In the case of Deno and Bun the script looks very similar but the way in which we install and import dependencies is different. In the case of Deno I had to include a @ts-types annotation // @ts-types="npm:@types/express@5.0.3" while running deno as deno run --allow-net --allow-env --allow-read --allow-write server.ts which is expected of Deno's security model. Dependency installs are similar to npm but there are a few workarounds to use node modules like deno install npm:express. In the case of Bun it was more of a familiar path: bun install and bun server. Finally, we ran tests using apache benchmark and running 10000 requests at a max concurrency of 1000.

 

Results

Time taken for tests (Lower is better)

 

“POST /forms”

Node 24

Deno

Bun

4.176s

 3.967s

3.662s

 

“GET /forms”

Node 24

Deno

Bun

62.280s

94.469s

26.703s

Complete Requests (Higher is better)

 

“POST /forms”

Node 24

Deno

Bun

10000

10000

10000

 

“GET /forms”

Node 24

Deno

Bun

10000

10000

10000

 

Requests Per Second (Higher is better)

 

“POST /forms”

Node 24

Deno

Bun

2394.47 #/sec

2520.55 #/sec

2730.74 #/sec

 

“GET /forms”

Node 24

Deno

Bun

160.57 #/sec

105.86 #/sec

374.49 #/sec

 

 

Time Per Request (Lower is better)

 

“POST /forms”

Node 24

Deno

Bun

0.418 ms

 0.397 ms

0.366 ms

 

“GET /forms”

Node 24

Deno

Bun

6.228 ms

9.447 ms

2.670 ms

 

 

Longest Request (Lower is better)

 

“POST /forms”

Node 24

Deno

Bun

349

160

213

 

“GET /forms”

Node 24

Deno

Bun

25

29

8

Our tests consistently show Node lagging behind both Deno and Bun.

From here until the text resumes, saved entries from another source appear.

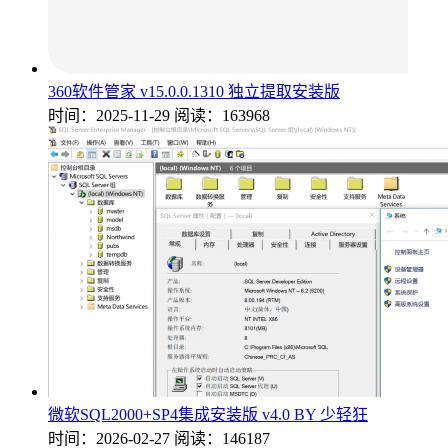
360软件管家 v15.0.0.1310 独立提取安装版
时间：2025-11-29
阅读：163968
微软SQL2000+SP4集成安装版 v4.0 BY 少轻狂
时间：2026-02-27
阅读：146187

Bun stays true to its design aspirations of being the fastest.

Recomendations

 

Over at Rootstack we are always looking to integrate modern and exciting technologies. Our recommendations will not be straight-forward as each case should carefully consider the circumstances and needs of each individual project. Common sense points to the following:

 

  • Node is still a safe bet, based on evidence of recent updates it will keep adapting to its competition and adopting some of their features. Competition is heating up and Node is catching up. No need to change your stack.
  • Deno seems like an option if previously you were repelled by the idea of a js server generally speaking. It certainly has a long-term plan, has support within cloud vendors and it already has a significant amount of production systems being powered by it. Security has a priority and any new dependency you add will make this clear as any new type of system api usage will instantly let you know your app has changed its setup.
  • Bun is the most recent but also best performing no doubt, could be an option if starting a new project.

 

With that out of the way, changing the js runtime and overall techstack is challenging. Deno poses a lot of hurdles and potentially complete rewrites and refactors depending on your project's use cases, while Bun is still very new, you can easily swap with node. If you are already comfortable with a js ecosystem and starting from scratch, Deno should strike a nice balance between productivity, performance and security. An argument for Bun could be made for greenfield projects and those which have a fully covered CICD ecosystem, replacing node for bun is very easy from there on; it's just a matter of measuring and using an existing yet robust test suite that would guarantee bun is fully compatible with your project. 

 

It is a good time to be working with javascript, competition is driving the best out of each player while the onboarding time being very minimal thanks to the standards each solution is keeping.